Full-time servants whose theocratic assignments have taken them far from home may face particularly difficult decisions. Those serving as Bethelites, missionaries, and traveling overseers all view their assignment as precious, as a blessing from Jehovah. Still, if their parents get sick, the first reaction might be, ‘We need to leave our assignment and return home to look after our parents.’ Yet, it would be wise to consider prayerfully whether that is what the parents really need or desire. No one should hastily give up service privileges, and it may not always be necessary. Could the health issue be temporary, one with which some in the parents’ congregation would be happy to help?—Prov. 21:5.
11 Consider, for example, the case of two fleshly brothers who served far from home. One was a missionary in South America, the other worked at world headquarters, in Brooklyn, New York. The brothers’ elderly parents needed help. The sons and their wives visited the parents in the Far East to see what help could best be provided and how. In time, the couple in South America were weighing leaving their assignment to return home. Then they received a telephone call from the coordinator of the body of elders in the parents’ congregation. Those elders had discussed the situation and wanted the missionaries to continue in their assignment as long as possible. The elders appreciated this couple’s service and were determined to do all they could to help them care for their parents. All in the family appreciated the loving concern.
12 Whatever strategy a Christian family adopts to care for the needs of elderly parents, all concerned will certainly want to make sure that it reflects well on God’s name. Never would we want to be like the religious leaders in Jesus’ day. (Matt. 15:3-6) We want our decisions to honor God and the congregation.—2 Cor. 6:3.
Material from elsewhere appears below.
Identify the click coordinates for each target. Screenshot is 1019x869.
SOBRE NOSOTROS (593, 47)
THE CONGREGATION’S RESPONSIBILITY
15 In some lands, governmental authorities provide pensions, welfare programs, and home-care attendants for senior citizens. (Rom. 13:6) Elsewhere, no such organized services exist. Hence, how much physical assistance relatives and the congregation need to provide for older brothers and sisters varies from situation to situation. If believing children live far from their parents, it may affect how much help the children reasonably are in a position to provide. The children would do well to communicate freely with the elders of their parents’ congregation to make sure that all understand the family’s circumstances. For instance, the elders may be able to help out by assisting the parents to learn about and benefit from governmental or social programs locally. They may also observe situations—such as unopened bills or mismanaged medication—that they can bring to the attention of adult children. Such well-motivated and kind interchanges of information can prevent a situation from getting worse and may well lead to practical solutions. Clearly, on-the-spot helpers and advisers, who effectively act as the children’s “eyes,” may alleviate the worries of a family.
16 Out of affection for beloved older ones, some Christians have volunteered their time and energy to meet whatever needs they reasonably can. They make it a point to show extra interest in older members of the congregation. Some volunteers divide the tasks with others in the congregation and care for older ones on a rotation basis. While realizing that their own circumstances do not allow them to engage in the full-time ministry, they are happy to assist the children to remain in their chosen careers as long as possible. What an excellent spirit such brothers show! Of course, their generosity does not relieve children of the responsibility to do what they can for their parents.